Murder charges withdrawn against Marikana activist and five others

22 May 2018 - 16:26
By Ernest Mabuza
Marikana housing activist Napoleon Webster, who was detained for 202 days, after being granted bail.
Image: Masi Losi Marikana housing activist Napoleon Webster, who was detained for 202 days, after being granted bail.

The North West High Court on Tuesday discharged Marikana housing and land rights activist Napoleon Webster.

Judge Ronnie Hendricks found Webster‚ and five other accused‚ not guilty of murdering Petrus Sabata‚ who was killed at Marikana on December 8 2016.

The others are Mdlondozi Fundiwo‚ Aphindile Pungone‚ Gift Luveli‚ Nkululeko Msithwa‚ Luvo Soyizwaphi

The Socio-Economic Rights Institute of South Africa (SERI) represented Webster during the trial.

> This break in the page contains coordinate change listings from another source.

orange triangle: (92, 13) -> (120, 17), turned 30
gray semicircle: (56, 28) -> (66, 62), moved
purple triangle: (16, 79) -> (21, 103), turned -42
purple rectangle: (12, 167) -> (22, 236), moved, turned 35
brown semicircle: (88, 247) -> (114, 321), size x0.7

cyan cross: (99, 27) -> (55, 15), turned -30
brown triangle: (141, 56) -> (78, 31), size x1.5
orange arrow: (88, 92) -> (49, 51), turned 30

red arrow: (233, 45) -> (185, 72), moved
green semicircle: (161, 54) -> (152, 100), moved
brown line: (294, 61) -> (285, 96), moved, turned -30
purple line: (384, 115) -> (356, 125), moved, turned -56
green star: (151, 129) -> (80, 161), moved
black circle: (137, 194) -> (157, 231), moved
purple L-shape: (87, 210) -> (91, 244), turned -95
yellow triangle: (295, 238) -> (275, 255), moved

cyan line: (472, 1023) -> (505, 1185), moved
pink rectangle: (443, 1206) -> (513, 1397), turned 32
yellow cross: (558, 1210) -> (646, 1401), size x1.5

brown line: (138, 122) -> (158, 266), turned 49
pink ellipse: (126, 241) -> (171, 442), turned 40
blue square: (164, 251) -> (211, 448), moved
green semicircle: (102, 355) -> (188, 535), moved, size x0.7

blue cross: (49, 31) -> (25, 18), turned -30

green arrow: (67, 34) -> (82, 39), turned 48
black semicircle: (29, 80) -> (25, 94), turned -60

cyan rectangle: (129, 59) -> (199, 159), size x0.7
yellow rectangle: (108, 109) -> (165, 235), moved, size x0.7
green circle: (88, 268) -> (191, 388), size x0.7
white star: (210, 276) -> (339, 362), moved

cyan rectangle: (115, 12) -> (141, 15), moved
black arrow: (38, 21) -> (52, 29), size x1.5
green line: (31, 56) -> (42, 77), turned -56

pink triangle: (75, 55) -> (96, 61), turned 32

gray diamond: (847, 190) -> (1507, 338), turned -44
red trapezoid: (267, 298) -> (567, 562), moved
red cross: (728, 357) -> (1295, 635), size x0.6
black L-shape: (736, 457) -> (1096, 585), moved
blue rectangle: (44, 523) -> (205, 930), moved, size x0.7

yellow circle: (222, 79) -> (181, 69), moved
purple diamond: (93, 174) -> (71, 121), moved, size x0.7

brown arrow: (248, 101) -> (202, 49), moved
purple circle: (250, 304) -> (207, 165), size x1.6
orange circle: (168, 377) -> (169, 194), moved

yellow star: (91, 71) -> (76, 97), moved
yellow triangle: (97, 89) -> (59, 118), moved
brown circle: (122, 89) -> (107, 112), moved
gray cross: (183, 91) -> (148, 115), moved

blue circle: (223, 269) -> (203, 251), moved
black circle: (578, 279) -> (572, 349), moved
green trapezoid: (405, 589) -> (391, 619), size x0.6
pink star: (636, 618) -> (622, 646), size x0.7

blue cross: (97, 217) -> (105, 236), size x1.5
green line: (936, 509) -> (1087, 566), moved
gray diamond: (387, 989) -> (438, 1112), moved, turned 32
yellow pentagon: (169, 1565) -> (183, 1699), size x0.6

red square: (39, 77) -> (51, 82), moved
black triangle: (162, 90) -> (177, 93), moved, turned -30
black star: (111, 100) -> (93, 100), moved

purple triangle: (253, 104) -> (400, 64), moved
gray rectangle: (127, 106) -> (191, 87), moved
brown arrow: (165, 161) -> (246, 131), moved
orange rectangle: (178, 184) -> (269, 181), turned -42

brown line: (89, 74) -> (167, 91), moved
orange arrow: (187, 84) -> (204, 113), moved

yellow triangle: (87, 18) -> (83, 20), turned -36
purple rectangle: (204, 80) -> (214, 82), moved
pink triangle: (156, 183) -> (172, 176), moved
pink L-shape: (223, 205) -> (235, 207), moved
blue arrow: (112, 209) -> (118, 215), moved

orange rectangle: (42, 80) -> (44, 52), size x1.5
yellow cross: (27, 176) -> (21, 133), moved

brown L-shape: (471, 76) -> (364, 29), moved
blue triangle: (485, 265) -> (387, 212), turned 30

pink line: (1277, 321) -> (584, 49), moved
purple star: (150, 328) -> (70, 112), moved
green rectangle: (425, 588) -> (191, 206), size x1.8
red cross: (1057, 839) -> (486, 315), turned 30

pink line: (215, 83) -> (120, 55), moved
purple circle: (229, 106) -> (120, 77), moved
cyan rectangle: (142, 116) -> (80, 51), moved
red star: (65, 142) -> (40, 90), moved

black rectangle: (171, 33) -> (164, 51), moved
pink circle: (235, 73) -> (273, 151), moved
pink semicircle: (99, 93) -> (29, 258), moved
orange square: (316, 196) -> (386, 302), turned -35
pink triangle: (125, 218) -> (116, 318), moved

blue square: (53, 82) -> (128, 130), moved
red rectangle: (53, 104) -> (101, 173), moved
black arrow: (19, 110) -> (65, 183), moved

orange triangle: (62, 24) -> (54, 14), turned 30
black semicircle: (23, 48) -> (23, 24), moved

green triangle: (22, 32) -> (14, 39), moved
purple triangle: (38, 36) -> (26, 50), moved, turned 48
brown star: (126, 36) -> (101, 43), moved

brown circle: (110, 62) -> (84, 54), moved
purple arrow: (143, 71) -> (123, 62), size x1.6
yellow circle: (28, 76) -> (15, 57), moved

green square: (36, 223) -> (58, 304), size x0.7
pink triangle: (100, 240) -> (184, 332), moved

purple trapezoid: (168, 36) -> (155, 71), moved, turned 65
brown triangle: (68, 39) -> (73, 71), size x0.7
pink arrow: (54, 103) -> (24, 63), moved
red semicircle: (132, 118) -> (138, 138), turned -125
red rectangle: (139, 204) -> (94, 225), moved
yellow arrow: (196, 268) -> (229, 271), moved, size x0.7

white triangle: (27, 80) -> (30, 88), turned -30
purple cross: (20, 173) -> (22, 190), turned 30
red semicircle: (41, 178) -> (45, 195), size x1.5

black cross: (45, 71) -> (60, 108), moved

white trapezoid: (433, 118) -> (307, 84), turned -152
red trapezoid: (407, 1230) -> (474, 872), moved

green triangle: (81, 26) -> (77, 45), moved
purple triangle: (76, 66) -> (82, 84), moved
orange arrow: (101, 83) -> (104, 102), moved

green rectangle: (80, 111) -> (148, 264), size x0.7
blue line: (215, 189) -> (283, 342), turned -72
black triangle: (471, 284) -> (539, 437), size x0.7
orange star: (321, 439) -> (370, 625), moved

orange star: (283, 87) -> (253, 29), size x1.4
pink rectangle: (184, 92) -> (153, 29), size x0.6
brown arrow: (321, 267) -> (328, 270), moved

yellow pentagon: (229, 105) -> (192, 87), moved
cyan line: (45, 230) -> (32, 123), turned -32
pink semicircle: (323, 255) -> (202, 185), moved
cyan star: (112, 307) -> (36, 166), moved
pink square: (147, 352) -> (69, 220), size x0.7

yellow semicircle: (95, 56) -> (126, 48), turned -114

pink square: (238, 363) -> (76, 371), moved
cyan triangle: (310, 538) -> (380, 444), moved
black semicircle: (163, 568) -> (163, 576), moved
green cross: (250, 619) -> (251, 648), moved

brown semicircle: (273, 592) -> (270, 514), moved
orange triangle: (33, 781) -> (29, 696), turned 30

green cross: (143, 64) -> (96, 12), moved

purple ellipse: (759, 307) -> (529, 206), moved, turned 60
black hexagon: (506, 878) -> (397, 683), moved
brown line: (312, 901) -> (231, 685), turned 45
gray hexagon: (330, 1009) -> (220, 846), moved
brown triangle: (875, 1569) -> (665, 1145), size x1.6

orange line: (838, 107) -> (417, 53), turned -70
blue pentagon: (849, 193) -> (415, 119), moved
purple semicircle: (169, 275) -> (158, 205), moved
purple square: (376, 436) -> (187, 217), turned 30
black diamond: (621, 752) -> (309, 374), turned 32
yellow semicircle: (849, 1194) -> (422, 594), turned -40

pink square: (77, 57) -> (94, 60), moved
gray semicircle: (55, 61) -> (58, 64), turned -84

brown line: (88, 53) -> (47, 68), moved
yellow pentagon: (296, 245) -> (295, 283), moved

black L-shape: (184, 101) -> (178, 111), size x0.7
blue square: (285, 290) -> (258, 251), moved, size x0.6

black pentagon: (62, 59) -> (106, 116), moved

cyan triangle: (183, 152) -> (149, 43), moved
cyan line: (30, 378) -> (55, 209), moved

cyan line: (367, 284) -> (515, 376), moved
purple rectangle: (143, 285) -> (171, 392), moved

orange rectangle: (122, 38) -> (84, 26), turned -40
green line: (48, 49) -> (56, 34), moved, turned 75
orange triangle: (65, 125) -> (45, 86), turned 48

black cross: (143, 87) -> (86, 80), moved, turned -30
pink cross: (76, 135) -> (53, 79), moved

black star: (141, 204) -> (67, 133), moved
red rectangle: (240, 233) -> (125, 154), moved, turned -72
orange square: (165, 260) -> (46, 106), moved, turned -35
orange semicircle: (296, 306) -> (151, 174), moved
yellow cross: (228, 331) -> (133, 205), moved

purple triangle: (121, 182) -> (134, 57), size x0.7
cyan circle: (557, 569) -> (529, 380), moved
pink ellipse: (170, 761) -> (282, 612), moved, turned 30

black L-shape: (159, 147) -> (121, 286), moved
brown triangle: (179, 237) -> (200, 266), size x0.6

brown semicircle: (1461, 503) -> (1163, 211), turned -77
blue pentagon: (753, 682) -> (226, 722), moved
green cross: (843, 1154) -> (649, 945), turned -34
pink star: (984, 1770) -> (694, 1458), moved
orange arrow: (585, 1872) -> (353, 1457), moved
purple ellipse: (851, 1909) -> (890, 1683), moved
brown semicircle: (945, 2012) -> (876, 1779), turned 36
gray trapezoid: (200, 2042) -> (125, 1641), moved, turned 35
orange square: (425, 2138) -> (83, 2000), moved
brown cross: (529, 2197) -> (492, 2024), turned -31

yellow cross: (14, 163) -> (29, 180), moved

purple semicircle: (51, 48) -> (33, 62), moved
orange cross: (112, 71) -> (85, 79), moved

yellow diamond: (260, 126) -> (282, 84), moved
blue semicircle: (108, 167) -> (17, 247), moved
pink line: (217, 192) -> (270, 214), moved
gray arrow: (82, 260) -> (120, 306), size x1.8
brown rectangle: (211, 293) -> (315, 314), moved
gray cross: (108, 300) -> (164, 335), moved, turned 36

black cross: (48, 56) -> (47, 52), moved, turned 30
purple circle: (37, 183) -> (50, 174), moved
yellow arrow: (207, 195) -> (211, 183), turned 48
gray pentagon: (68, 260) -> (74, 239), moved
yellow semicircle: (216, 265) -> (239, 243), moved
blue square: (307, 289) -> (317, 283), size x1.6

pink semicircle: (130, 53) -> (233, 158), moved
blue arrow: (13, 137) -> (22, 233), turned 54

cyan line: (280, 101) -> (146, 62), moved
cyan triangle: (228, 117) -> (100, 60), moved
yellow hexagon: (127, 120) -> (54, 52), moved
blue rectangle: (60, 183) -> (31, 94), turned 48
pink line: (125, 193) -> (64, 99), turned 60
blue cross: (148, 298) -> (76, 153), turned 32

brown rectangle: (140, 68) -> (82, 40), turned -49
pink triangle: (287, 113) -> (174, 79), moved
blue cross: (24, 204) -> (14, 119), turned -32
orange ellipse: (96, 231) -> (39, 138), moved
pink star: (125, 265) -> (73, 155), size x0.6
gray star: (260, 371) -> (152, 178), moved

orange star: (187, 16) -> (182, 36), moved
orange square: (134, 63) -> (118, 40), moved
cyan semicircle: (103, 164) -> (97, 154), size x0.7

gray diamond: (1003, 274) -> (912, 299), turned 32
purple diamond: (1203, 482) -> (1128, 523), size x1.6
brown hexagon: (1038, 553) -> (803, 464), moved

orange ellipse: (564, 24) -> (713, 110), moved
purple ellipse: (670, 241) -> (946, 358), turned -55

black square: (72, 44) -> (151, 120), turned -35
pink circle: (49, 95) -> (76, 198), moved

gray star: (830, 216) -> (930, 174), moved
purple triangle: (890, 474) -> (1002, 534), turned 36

The court discharged the six and found them not guilty after the prosecution failed to produce any evidence that linked them to the death of Sabata.

Prosecutors ultimately conceded that Webster was entitled to an acquittal‚ and accepted that the State had failed to “establish [Webster’s] involvement” in the murder.

The State also accepted that the witnesses who had implicated Webster had testified out of malice and lacked any credibility.

Despite there being no evidence that Webster had committed any offence‚ he was detained in a Rustenburg prison in 2017 for over 202 days after the Rustenburg Magistrate’s Court refused his bail application.

Throughout the bail proceedings and the trial‚ there was strong evidence that Webster had been arrested because of his community-based activism in Marikana and not on the basis of any reasonable suspicion that he had committed an offence.

Lindokuhle Mdabe‚ an attorney at SERI who acted for Webster‚ said the state’s failure to produce any evidence linking Webster to the murder was a clear indication that the prosecution had been brought‚ not to punish crime‚ but to stifle legitimate dissent in Marikana.

“The prosecution‚ and the way it has been pursued‚ is yet another example of the abuse of the criminal justice system in aid of silencing the real and legitimate grievances of people living in poor communities across South Africa‚” Mdabe said.